Processing and Preserving Governor’s Office Emails using Predictive Coding Tools
Dec 04, 2019
The Illinois State Archives (ISA) has served as the primary repository for Illinois government records of permanent value since its establishment in 1921. Illinois has a well-established legal framework for the management of government records of all types and the ISA has successfully overseen the efficient management, disposition, and preservation of government records for many years. Until recently, this process has been almost entirely paper-based. However, with the increased use of electronic records by government agencies at all levels, the ISA has made great strides to update and adapt its procedures and processes to accommodate records in this new environment.
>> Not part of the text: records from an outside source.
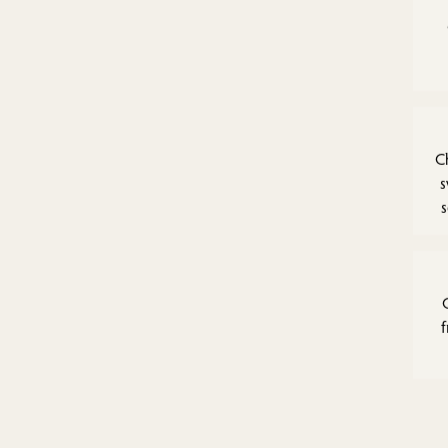
C
s
f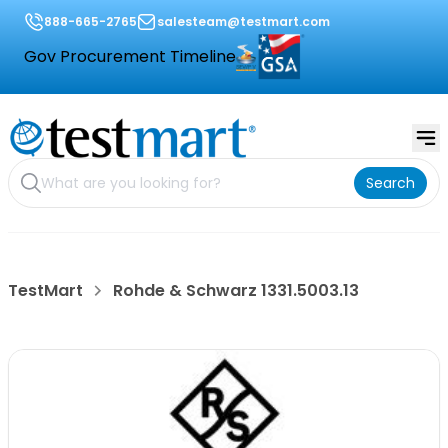
888-665-2765
salesteam@testmart.com
Gov Procurement Timeline
Search
TestMart
Rohde & Schwarz 1331.5003.13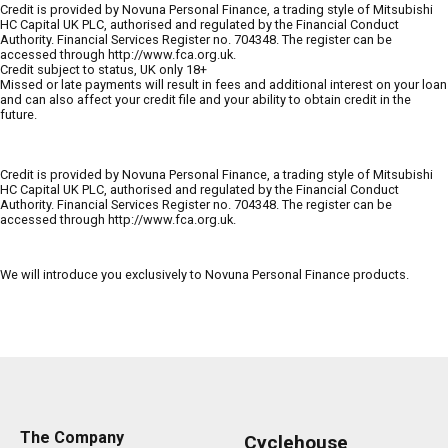
Credit is provided by Novuna Personal Finance, a trading style of Mitsubishi
HC Capital UK PLC, authorised and regulated by the Financial Conduct
Authority. Financial Services Register no. 704348. The register can be
accessed through http://www.fca.org.uk.
Credit subject to status, UK only 18+
Missed or late payments will result in fees and additional interest on your loan
and can also affect your credit file and your ability to obtain credit in the
future.
Credit is provided by Novuna Personal Finance, a trading style of Mitsubishi
HC Capital UK PLC, authorised and regulated by the Financial Conduct
Authority. Financial Services Register no. 704348. The register can be
accessed through http://www.fca.org.uk.
We will introduce you exclusively to Novuna Personal Finance products.
The Company
Cyclehouse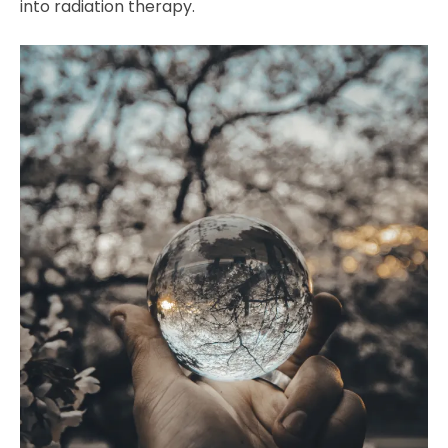
into radiation therapy.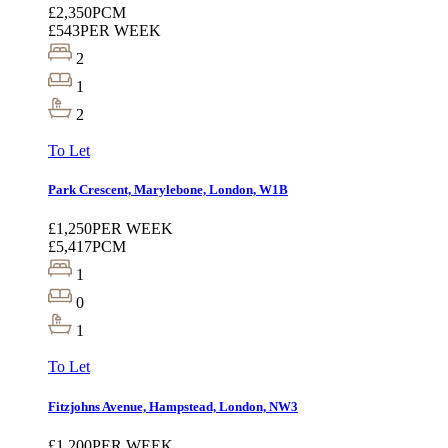
£2,350
PCM
£543
PER WEEK
2
1
2
To Let
Park Crescent, Marylebone, London, W1B
£1,250
PER WEEK
£5,417
PCM
1
0
1
To Let
Fitzjohns Avenue, Hampstead, London, NW3
£1,200
PER WEEK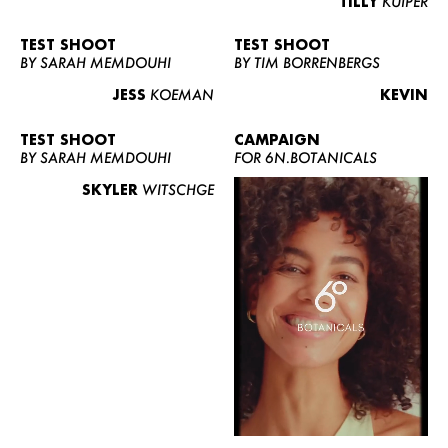
TILLY
KUIPER
TEST SHOOT
TEST SHOOT
BY SARAH MEMDOUHI
BY TIM BORRENBERGS
JESS
KOEMAN
KEVIN
TEST SHOOT
CAMPAIGN
BY SARAH MEMDOUHI
FOR 6N.BOTANICALS
SKYLER
WITSCHGE
WOMEN
MEN
CURVY
NEWS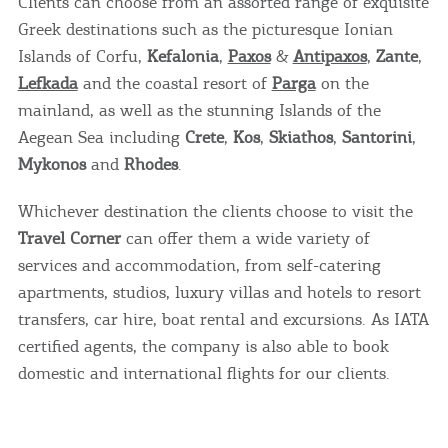
Clients can choose from an assorted range of exquisite
Greek destinations such as the picturesque Ionian
Islands of Corfu,
Kefalonia
,
Paxos
&
Antipaxos
,
Zante
,
Lefkada
and the coastal resort of
Parga
on the
mainland, as well as the stunning Islands of the
Aegean Sea including
Crete
,
Kos
,
Skiathos
,
Santorini
,
Mykonos
and
Rhodes
.
Whichever destination the clients choose to visit the
Travel Corner
can offer them a wide variety of
services and accommodation, from self-catering
apartments, studios, luxury villas and hotels to resort
transfers, car hire, boat rental and excursions. As IATA
certified agents, the company is also able to book
domestic and international flights for our clients.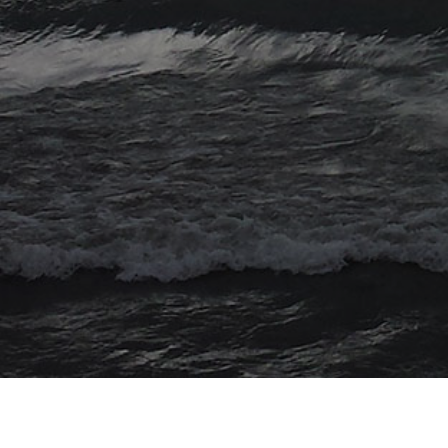
© 2026 Myriad Computing. All Rights Reserved.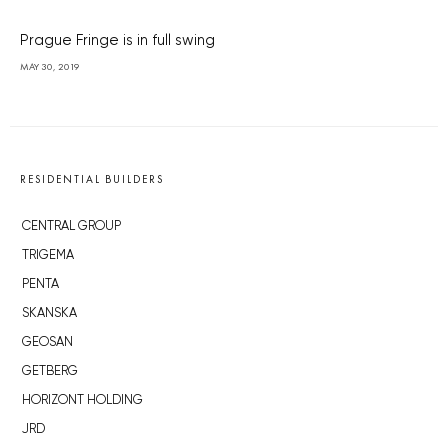
Prague Fringe is in full swing
MAY 30, 2019
RESIDENTIAL BUILDERS
CENTRAL GROUP
TRIGEMA
PENTA
SKANSKA
GEOSAN
GETBERG
HORIZONT HOLDING
JRD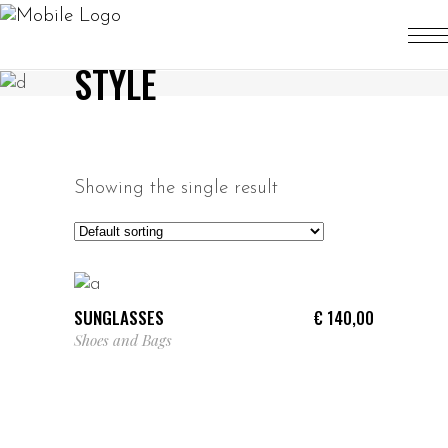
STYLE
Showing the single result
ADD TO CART
SUNGLASSES
€
140,00
Shoes and Bags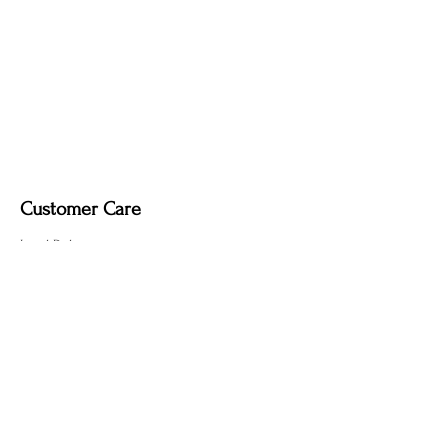
Upgrade Options (Indoor Use Only):
Dimmable light fixture.
Fabric-covered light cord in a variety of
colours
Customer Care
Local Delivery
Overseas Shipping
Returns & Exchanges
Contact Us
sumngaibrass@gmail.com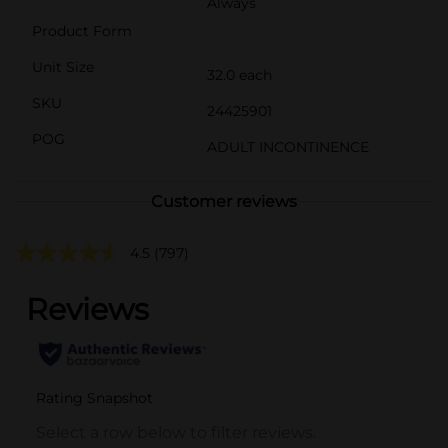
Always
Product Form
Unit Size
32.0 each
SKU
24425901
POG
ADULT INCONTINENCE
Customer reviews
4.5
(797)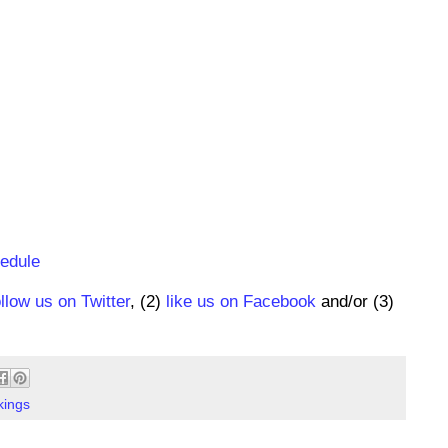
hedule
ollow us on Twitter
, (2)
like us on Facebook
and/or (3)
kings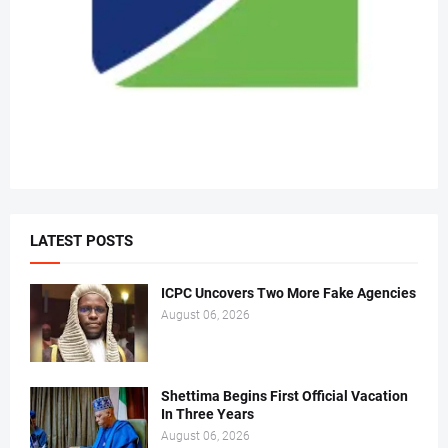
LATEST POSTS
ICPC Uncovers Two More Fake Agencies
August 06, 2026
Shettima Begins First Official Vacation
In Three Years
August 06, 2026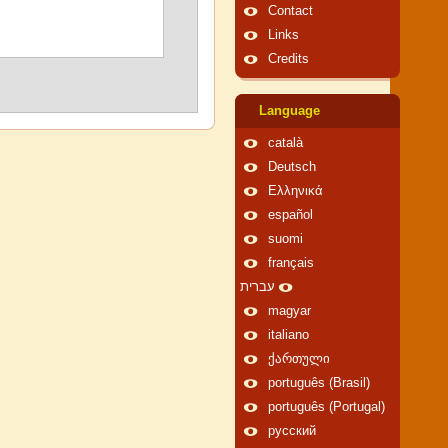
Contact
Links
Credits
Language
català
Deutsch
Ελληνικά
español
suomi
français
עברית
magyar
italiano
ქართული
português (Brasil)
português (Portugal)
русский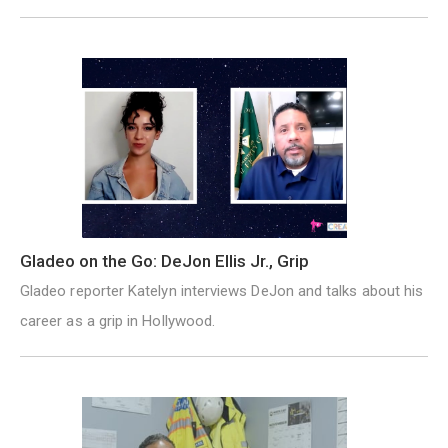
Gladeo on the Go: DeJon Ellis Jr., Grip
Gladeo reporter Katelyn interviews DeJon and talks about his
career as a grip in Hollywood.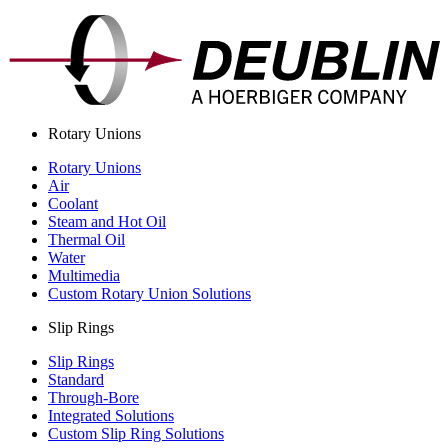
Rotary Unions
Rotary Unions
Air
Coolant
Steam and Hot Oil
Thermal Oil
Water
Multimedia
Custom Rotary Union Solutions
Slip Rings
Slip Rings
Standard
Through-Bore
Integrated Solutions
Custom Slip Ring Solutions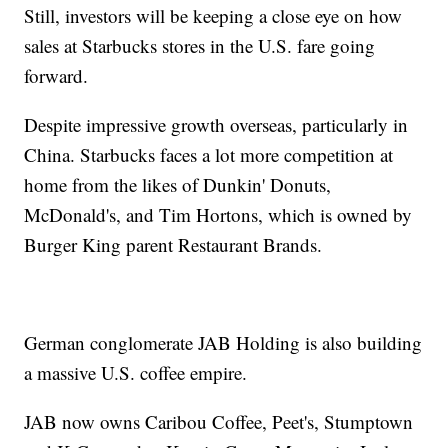
Still, investors will be keeping a close eye on how
sales at Starbucks stores in the U.S. fare going
forward.
Despite impressive growth overseas, particularly in
China. Starbucks faces a lot more competition at
home from the likes of Dunkin' Donuts,
McDonald's, and Tim Hortons, which is owned by
Burger King parent Restaurant Brands.
German conglomerate JAB Holding is also building
a massive U.S. coffee empire.
JAB now owns Caribou Coffee, Peet's, Stumptown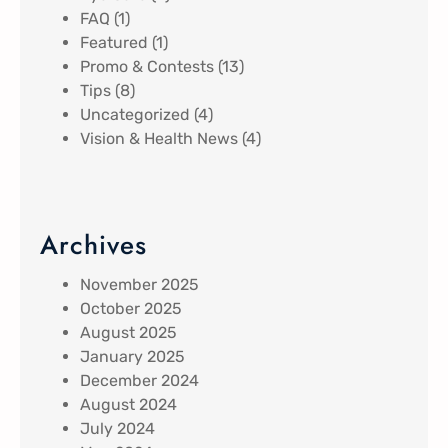
FAQ
(1)
Featured
(1)
Promo & Contests
(13)
Tips
(8)
Uncategorized
(4)
Vision & Health News
(4)
Archives
November 2025
October 2025
August 2025
January 2025
December 2024
August 2024
July 2024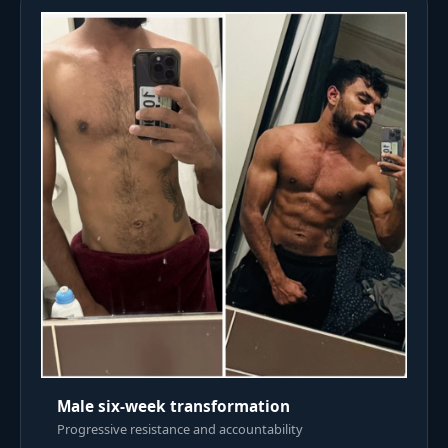
Male six-week transformation
Progressive resistance and accountability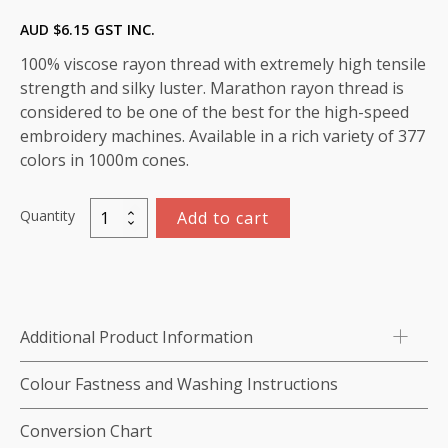
AUD $
6.15
GST INC.
100% viscose rayon thread with extremely high tensile
strength and silky luster. Marathon rayon thread is
considered to be one of the best for the high-speed
embroidery machines. Available in a rich variety of 377
colors in 1000m cones.
Quantity
Add to cart
Marathon
Viscose
Rayon
Thread
1000m-
Additional Product Information
color:1011
(Star
Colour Fastness and Washing Instructions
Gold)
quantity
Conversion Chart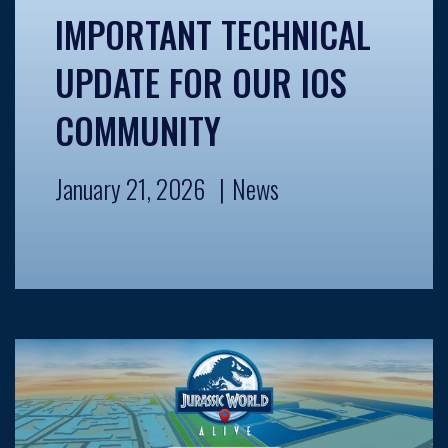
IMPORTANT TECHNICAL
UPDATE FOR OUR IOS
COMMUNITY
January 21, 2026
News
In 2016, the Illinois State Archives collaborated with the Records and Information Management Services (RIMS) office of the University of Illinois at Urbana-Champaign, in conjunction with the Library at the University of Illinois, on a test project to acquire, process, and provide access to a collection of email messages that have enduring value from senior state government officials. This project, Processing Capstone Email Using Predictive Coding, is generously funded by a three-year grant through the National Historical Publications and Records Commission (NHPRC). A unique aspect of this project is the evaluation of commercial tools which may help the archives community effectively process large collections of email messages. Furthermore, the Illinois State Archives sees collaborating with the University of Illinois as an opportunity to develop a partnership that, in turn, can provide a more sustainable digital program with access to electronic records for both institutions.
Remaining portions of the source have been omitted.